ASSISES DE SAÔNE ET LOIRE - 12 ans de réclusion criminelle en appel pour un des auteurs après la fusillade de Beaune
Par Florence SAINT-ARROMAN
Publié le 23 Novembre 2024 à 12h39
Tout ça « pour une carotte » selon les coupables, tout ça « pour de l’orgueil mal placé » dit l’avocat général.
A 00h25 ce vendredi 23 novembre 2024, la cour d’assises de Saône-et-Loire, jugeant en appel Loïc Bongiolatti,
- l’acquitte de l’accusation de violence aggravée par trois circonstances (considérant que de nuit, dans une voiture encerclée, dans un contexte de violence réciproque, la légitime défense pouvait être retenue)
- le dit coupable de tentative d’assassinats, précédée ou suivie de propos à caractère raciste, en état de récidive légale (condamnation cour d’assises en 2012 pour vol avec arme)
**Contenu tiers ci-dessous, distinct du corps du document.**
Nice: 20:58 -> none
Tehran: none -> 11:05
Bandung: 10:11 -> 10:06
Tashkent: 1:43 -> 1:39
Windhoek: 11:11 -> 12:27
Le condamne à la peine de 12 ans de réclusion criminelle, avec une période de sûreté aux 2 tiers (soit 8 ans), et à un suivi socio-judiciaire pendant 7 ans (avec injonction de soins, interdiction de tout contact avec les parties civiles ainsi qu’avec Jean-Philippe Kasala condamné en 1ere instance, co-auteur ; obligations de travailler et d’indemniser les parties civiles (demandes de renvoi sur intérêt civil, et l’euro symbolique pour les associations).
Interdiction de porter une arme pendant 15 ans
Inéligibilité pendant 10 ans.
« À moins de 10 mètres, je prends le risque de tuer »
« Il n’y a pas de ‘bougnoules’, on est français » dit Olivier Bray, avocat général, pour qui l’intention de tuer est établie. « À moins de 10 mètres, je prends le risque de tuer. » L’avocat général demande, au vu du casier de l’accusé, une période de sûreté aux 2/3 de la peine. « De l’orgueil mal placé : l’histoire, c’est ça. »
Maître Chavy et maître Billard intervenaient pour la majorité des victimes . Maître Boughlita intervenait pour la seule victime des 2 scènes : « N'est-il pas temps que la justice soit rendue ? »
Un « racisme ordinaire qui diffuse dans la société à travers des propos graves qui deviennent banalisés »
Maître Abramovitch pour la Licra, la Maison des potes et la Fédération Nationale de la Maison des Potes précisait : « On ne cherchait pas le mobile raciste, dans ce dossier, mais la circonstance aggravante par des propos tenus, de nature à porter atteinte à l’honneur et à la dignité. » Elle est le porte-voix des victimes d’un « racisme ordinaire qui diffuse dans la société, à travers des propos graves qui deviennent banalisés ».
« Rendre justice »
Là où l’avocat général a demandé aux jurés de « juger l’accusé », maître Berthelon, en défense, leur a demandé de « rendre justice » : en fonction de la personnalité de l’accusé (elle plaide l’altération du discernement, conclusion de l’expertise psychiatrique pour « personnalité borderline »), en fonction de la procédure et des qualifications et en fonction du droit.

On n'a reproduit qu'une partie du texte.